No hace mucho, en 2015, y junto a su partida amorosa hacia Buenos Aires, Ezequiel Rivero se puso al frente de su propia banda, Las Futuras Madres, también como vocalista: “No soy cantante, pero ahora me siento mejor ocupando ese lugar”. Primero editaron un EP, y en 2017, junto a los argentinos Patricio Jones, Juan Nanio y Coquito (como nombraron a la máquina de ritmos en vivo), editaron Hacerse invisible, su precioso primer LP. “Sí, es mi banda”, dice esta vez sin conflicto alguno, aunque le preocupa neuróticamente no tener claro si el disco puede considerarse algo uruguayo o definitivamente argentino.

En 2018, junto a Las Futuras, piensa mostrar nuevas canciones, y tal vez un disco entero; además, espera terminar la producción de un EP de electrónica a cargo de su amigo peruano Esteban Bertarelli. Últimamente está escuchando mucho trap y hip hop y le gusta la idea de meterse en la producción de artistas de esos géneros.

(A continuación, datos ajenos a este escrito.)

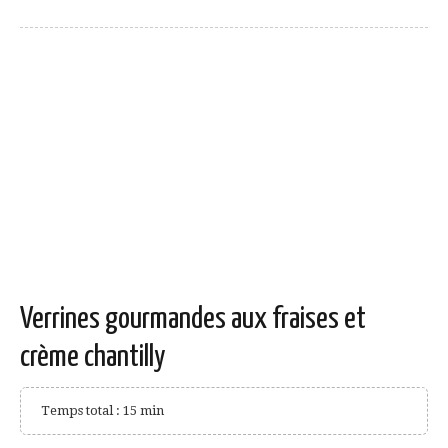
Verrines gourmandes aux fraises et
crème chantilly
Temps total : 15 min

Aunque alguna vez grabó una guitarra en un disco de ellos (en el tema “Billete de Oro”, de Uno con uno y así sucesivamente), le gustaría producir a los Buenos Muchachos: “Es el Moby Dick de acá. Me encantaría trabajar con ellos; el último disco me parece que está buenísimo. Igual no haría nada, a veces hacer significa no hacer. También me gustaría trabajar con Fernando Cabrera. A él le pondría cuatro micrófonos y lo dejaría solo. Me gusta más él solo que con la banda. Buscaría que suene menos moderno. Ahora vas a cualquier estudio y suena todo bien, y no está tan bueno que suene todo bien”.